The print model of selling ad space does not work for most online. Selling
advertising space on the Internet is tough; even for those who do it well, there
is always dead advertising space, which leads to affiliate programs and
advertising within the context of a Web Site.
The logic is simple:
- Print media attracts advertisers through unbiased reporting. Advertisers
interrupt the information through classified ads, display ads, and full page
advertising. Businesses buy space. Consumers buy if they stop reading the
information and respond to the ad.
- Online advertisers reach audiences through endorsement and recommendation.
Placing an ad to interrupt a Web Page, like a banner ad, simply does not
yield performance in terms of sales or traffic. But if the article favorably
recommends a product, and there's a link, the sales will increase.
Businesses don't buy space, they try to work into a favorable positioning
within the Web Site. Consumers buy the recommendation within the
The implications of advertorials are tremendous, as advertising and editorial
space start to merge. This gray area of advertising will fuel many
controversies, and remember that this is being done by many famous Web Sites,
like the Wall Street Journal. It is a way of marketing on the Internet.
For affiliate programs, advertorials are the most effective form of affiliate
advertising. Here's why:
A. Advertorials appear to be part of the Web Site, woven into the context.
Even if sent via email, the power of an advertorial is the power of a
recommendation. When someone is trusted, and the offer appears to be from
them, or with their support, sales increase.
B. It's all about being a familiar face, not a stranger interrupting. Trust
is embedded in the content; when you step outside, you make people aware that
they are being sold.
C. When the advertising appears to be an advertisement, it is less
successful than when it appears to be an editorial comment.
Ethical issues abound in this approach and could fill an entire article on
its own. For purposes of affiliate programs, the challenge is clear. Here's what
you should focus on:
- Get your affiliates to promote your offer as an integral part of their Web
Site. If they list you with 50 other companies, it is all about selling, and
consumers will not react as well. If you can get them to recommend or
endorse what you do, the power of that recommendation carries weight.

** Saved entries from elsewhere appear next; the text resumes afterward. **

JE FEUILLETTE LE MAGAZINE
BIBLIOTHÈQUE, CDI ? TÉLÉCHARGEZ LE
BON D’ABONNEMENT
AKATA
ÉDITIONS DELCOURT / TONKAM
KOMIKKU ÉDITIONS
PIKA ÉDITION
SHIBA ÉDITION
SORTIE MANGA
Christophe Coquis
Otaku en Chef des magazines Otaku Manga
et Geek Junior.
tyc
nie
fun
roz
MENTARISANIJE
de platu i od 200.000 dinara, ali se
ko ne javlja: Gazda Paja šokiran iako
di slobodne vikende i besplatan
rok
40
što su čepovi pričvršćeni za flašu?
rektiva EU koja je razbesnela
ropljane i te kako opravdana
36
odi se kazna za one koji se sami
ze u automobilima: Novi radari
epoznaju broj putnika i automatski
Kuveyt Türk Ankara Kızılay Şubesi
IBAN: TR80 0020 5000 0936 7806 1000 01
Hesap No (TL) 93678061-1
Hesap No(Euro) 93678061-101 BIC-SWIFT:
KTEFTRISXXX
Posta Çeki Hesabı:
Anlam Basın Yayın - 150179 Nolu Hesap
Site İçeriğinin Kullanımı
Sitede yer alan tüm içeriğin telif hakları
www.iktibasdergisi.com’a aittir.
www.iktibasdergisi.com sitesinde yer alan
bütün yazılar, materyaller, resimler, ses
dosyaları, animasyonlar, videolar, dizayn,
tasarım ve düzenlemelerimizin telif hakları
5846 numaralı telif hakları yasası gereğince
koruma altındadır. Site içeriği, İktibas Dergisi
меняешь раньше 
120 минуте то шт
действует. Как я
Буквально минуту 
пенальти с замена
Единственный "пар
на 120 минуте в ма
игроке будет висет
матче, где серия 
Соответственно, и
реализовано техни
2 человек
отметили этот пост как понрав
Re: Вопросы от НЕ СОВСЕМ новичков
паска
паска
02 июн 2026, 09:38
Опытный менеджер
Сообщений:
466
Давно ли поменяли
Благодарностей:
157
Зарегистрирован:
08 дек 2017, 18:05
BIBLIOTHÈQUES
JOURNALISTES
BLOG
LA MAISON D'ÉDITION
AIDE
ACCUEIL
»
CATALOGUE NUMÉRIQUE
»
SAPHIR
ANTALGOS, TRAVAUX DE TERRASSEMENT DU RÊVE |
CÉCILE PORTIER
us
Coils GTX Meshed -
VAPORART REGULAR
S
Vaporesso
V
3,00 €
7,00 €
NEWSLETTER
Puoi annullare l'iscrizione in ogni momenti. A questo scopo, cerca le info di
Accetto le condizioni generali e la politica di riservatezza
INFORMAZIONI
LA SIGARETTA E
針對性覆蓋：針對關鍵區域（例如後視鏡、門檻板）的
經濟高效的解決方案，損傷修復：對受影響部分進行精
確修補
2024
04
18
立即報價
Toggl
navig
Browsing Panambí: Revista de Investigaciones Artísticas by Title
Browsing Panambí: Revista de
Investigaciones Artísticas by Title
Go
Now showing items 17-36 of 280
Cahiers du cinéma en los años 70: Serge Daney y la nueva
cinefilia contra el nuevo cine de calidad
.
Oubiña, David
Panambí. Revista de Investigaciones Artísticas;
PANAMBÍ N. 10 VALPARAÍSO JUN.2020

- Encourage believable testimonials. If your affiliates stretch the truth or
exaggerate, it does not bode well for your offer. It is better to be
believable and credible, than to try and impress someone. If your offer is
not believable, they will not buy it.
- Weave your advertising into the Web Sites of your affiliates, and teach
them how to do this. Teach them how to write a testimonial, how to place
your ad copy within their site...with their personal embellishment. If you
just give them banner ads and forms of advertising, that is all they will
focus on, and you will lose sales.
- Teach your affiliates how to do it right. Train them.
Advertorials are one of the most successful means of marketing for affiliate
programs. The challenges this will present to the industry go beyond the actual
content, and into the believability of what you read.
Look at it this way; Forbes and the Wall Street Journal are looking at this
because it makes sense. This is not something being done by fly by night
companies. It is being put into action by the mainstream media who realize that
advertising on the Internet, perceived as advertising, does not work.